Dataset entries
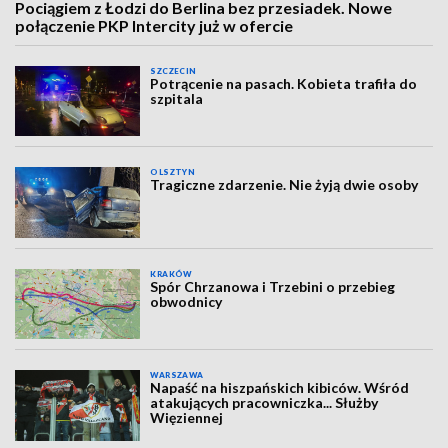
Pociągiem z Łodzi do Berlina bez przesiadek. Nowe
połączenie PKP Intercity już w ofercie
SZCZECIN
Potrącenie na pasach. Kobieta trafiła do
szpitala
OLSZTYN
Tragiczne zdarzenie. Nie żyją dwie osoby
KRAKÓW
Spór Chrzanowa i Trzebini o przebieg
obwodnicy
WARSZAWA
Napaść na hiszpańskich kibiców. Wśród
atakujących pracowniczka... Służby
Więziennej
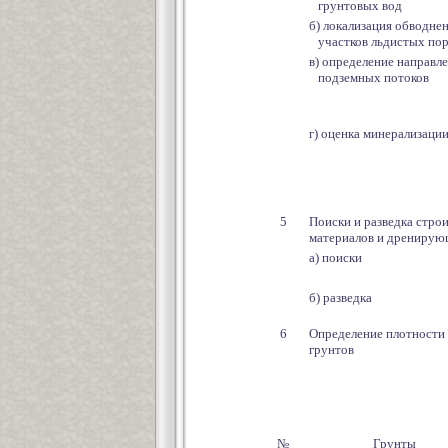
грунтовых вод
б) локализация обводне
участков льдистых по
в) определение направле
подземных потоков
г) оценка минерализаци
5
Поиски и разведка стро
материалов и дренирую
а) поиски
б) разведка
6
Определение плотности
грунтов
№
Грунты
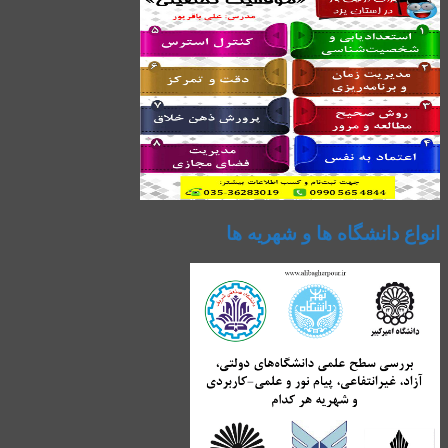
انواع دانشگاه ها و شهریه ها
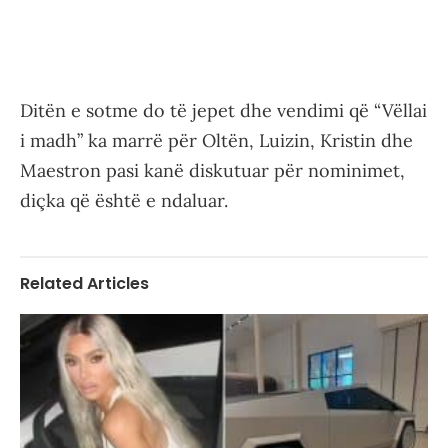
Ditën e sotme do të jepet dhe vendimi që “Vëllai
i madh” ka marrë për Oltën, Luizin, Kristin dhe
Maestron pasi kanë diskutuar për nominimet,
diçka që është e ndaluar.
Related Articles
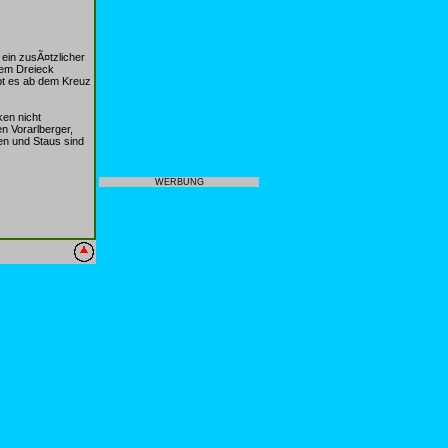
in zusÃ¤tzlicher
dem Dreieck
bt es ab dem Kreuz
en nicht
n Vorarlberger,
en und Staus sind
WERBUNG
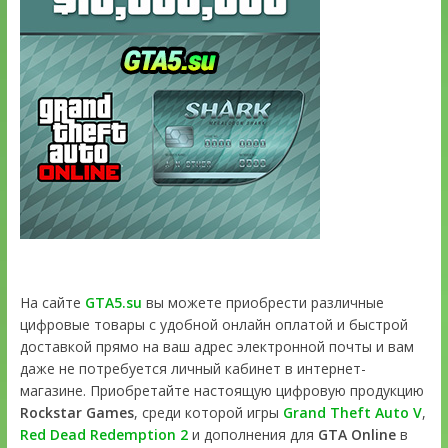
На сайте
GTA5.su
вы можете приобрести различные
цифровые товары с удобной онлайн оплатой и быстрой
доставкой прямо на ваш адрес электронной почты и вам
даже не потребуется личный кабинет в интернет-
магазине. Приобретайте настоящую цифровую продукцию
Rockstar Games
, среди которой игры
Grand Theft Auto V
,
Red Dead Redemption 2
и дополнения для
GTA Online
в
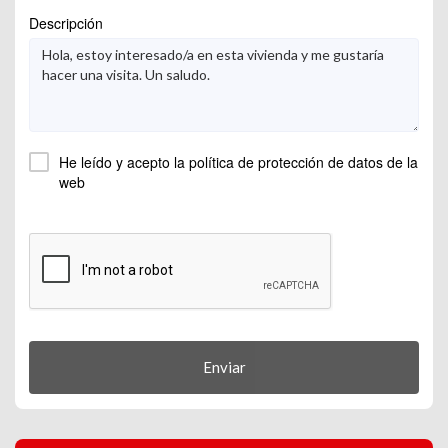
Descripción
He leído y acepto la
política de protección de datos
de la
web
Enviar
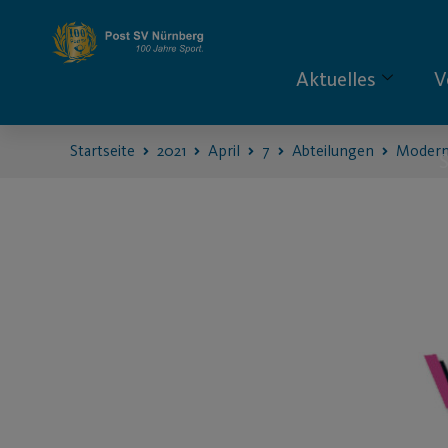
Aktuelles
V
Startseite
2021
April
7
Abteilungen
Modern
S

→ **Work request**
What is needed is an exact transcription of the lines from the one holding "вы можете приобрести различные" to the end of the data, with every picture left out.

→ **Solved problem**
вы можете приобрести различные
цифровые товары с удобной онлайн оплатой и быстрой
доставкой прямо на ваш адрес электронной почты и вам
даже не потребуется личный кабинет в интернет-
магазине. Приобретайте настоящую цифровую продукцию
Rockstar Games
, среди которой игры
Grand Theft Auto V
,
Red Dead Redemption 2
и дополнения для
GTA Online
в
Descripción
He leído y acepto la
política de protección de datos
de la
web
Enviar
Aktuelles
V
Startseite
2021
April
7
Abteilungen
Modern
S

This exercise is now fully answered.